(Transcribed page contents)
◆ ◆ ◆

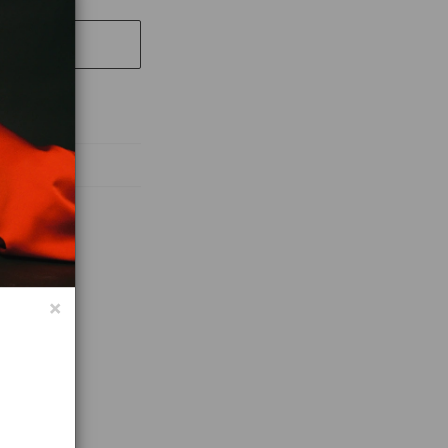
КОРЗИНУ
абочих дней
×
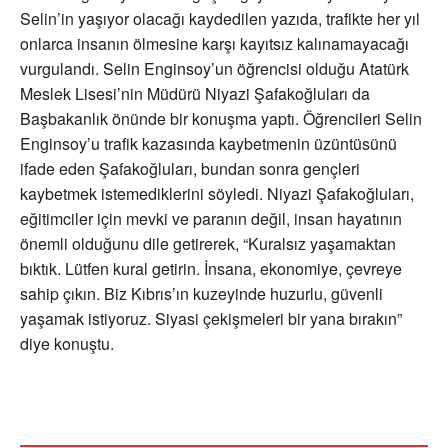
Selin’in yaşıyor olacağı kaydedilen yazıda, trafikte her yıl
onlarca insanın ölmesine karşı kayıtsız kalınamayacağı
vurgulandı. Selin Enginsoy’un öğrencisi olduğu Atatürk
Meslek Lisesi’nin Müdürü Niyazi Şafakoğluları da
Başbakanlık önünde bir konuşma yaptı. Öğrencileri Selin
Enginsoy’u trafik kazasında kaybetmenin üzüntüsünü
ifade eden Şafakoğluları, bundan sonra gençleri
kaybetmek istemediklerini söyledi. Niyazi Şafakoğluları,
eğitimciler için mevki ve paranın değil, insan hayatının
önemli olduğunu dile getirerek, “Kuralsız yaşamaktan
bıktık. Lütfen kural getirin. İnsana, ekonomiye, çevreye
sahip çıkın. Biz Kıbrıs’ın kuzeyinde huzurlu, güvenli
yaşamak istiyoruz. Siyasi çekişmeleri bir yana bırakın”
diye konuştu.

◆ ◆ ◆

_WORK INSTRUCTIONS_
Output, exactly and with nothing else, the lines from the line containing "Başbakanlık önünde bir" to the end of the entries.

_OUTPUT BELOW_
Başbakanlık önünde bir konuşma yaptı. Öğrencileri Selin
Enginsoy’u trafik kazasında kaybetmenin üzüntüsünü
ifade eden Şafakoğluları, bundan sonra gençleri
kaybetmek istemediklerini söyledi. Niyazi Şafakoğluları,
eğitimciler için mevki ve paranın değil, insan hayatının
önemli olduğunu dile getirerek, “Kuralsız yaşamaktan
bıktık. Lütfen kural getirin. İnsana, ekonomiye, çevreye
sahip çıkın. Biz Kıbrıs’ın kuzeyinde huzurlu, güvenli
yaşamak istiyoruz. Siyasi çekişmeleri bir yana bırakın”
diye konuştu.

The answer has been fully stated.